The HDV genotype, host immune system, and HBV genotype are just a few of the variables that affect the extent of harm. Traditionally, there are three primary genotypes of HDV: 1, 2, and 3. Other genotypes have been identified as well, however these have not yet been fully characterised. In Western countries, genotype 1 predominates.
Similar to other viral diseases, hepatitis D alters the liver parenchyma histologically. The liver cells become necrotic and inflamed as a result. Acute illness is characterised by cytoplasmic eosinophilia and interlobular infiltration of inflammatory cells (lymphocytes, macrophages). Periportal necrosis, which is a hallmark of chronic hepatitis, is frequently accompanied by nodular alterations.
IgM and IgG class antibodies (anti-HDV) are generated in reaction to HDAg. In terms of appearance and amounts of HDV RNA, HDAg, and anti-HDV as well as HBV indicators, the three infectious patterns—acute HDV/HBV coinfection, acute HDV superinfection, and chronic HDV infection—vary. The presence of HBsAg is crucial for diagnosis since HDV depends on HBV. Acute HBV/HDV coinfection must also be diagnosed in the presence of IgM antibodies to the hepatitis B core antigen (IgM anti-HBc).

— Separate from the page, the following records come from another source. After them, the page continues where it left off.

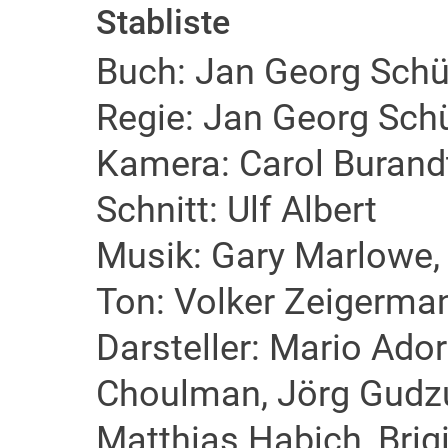
Stabliste
Buch: Jan Georg Schü
Regie: Jan Georg Sch
Kamera: Carol Buran
Schnitt: Ulf Albert
Musik: Gary Marlowe,
Ton: Volker Zeigerma
Darsteller: Mario Ador
Choulman, Jörg Gudzu
Matthias Habich, Brigi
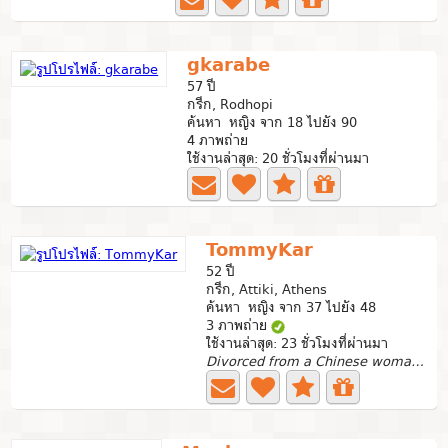
gkarabe
57 ปี
กรีก, Rodhopi
ค้นหา หญิง จาก 18 ไปยัง 90
4 ภาพถ่าย
ใช้งานล่าสุด: 20 ชั่วโมงที่ผ่านมา
TommyKar
52 ปี
กรีก, Attiki, Athens
ค้นหา หญิง จาก 37 ไปยัง 48
3 ภาพถ่าย
ใช้งานล่าสุด: 23 ชั่วโมงที่ผ่านมา
Divorced from a Chinese woman, looking for serious...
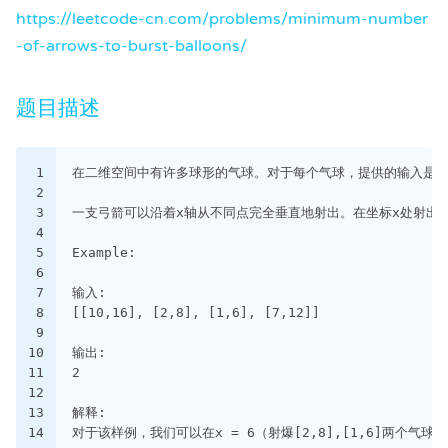
https://leetcode-cn.com/problems/minimum-number
-of-arrows-to-burst-balloons/
题目描述
1
在二维空间中有许多球形的气球。对于每个气球，提供的输入是水
2
3
一支弓箭可以沿着x轴从不同点完全垂直地射出。在坐标x处射出一支
4
5
Example:
6
7
输入:
8
[[10,16], [2,8], [1,6], [7,12]]
9
10
输出:
11
2
12
13
解释:
14
对于该样例，我们可以在x = 6（射爆[2,8],[1,6]两个气球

The HDAg presentation is early but transient in acute HDV infection, and detection frequently requires repeat tests. If additional HDV infection signs are not present, the development of anti-HDV may be the only means to detect acute HDV. The progression of acute hepatitis D affects the IgM class of Anti-HDV pattern. If HDV infection self-limits, anti-HDV IgM development is
Temporary and delayed
For diagnosing an active HBV infection in the past, HDAg detection was regarded as the gold standard. It is challenging and time-consuming to detect HDAg using the necessary immunoblot technique because anti-HDV creates immunological complexes with HDAg. As a result, the most accurate and feasible test for identifying a current HDV infection is HDV RNA detection through reverse transcriptase-polymerase chain reaction (RT-PCR).
Hepatitis D has few available treatments, and the best course of action is unknown. Acute hepatitis D has no known therapies. Interferon alpha (IFN alpha) has been demonstrated to be effective in the majority of clinical trials, despite the fact that it is not FDA-approved for treating chronic hepatitis D. Expert recommendations state that the optimal agent should be IFN alpha in the pegylated form. For at least a year, treatment is given once every week.
Treatment aims to decrease HDV replication, as seen by the absence of HDV RNA in serum and HDAg in the liver. Normalisation of alanine aminotransferase (ALT) and liver biopsy inflammation are two treatment endpoints. Liver transplantation is the sole treatment option when the condition develops into cirrhosis.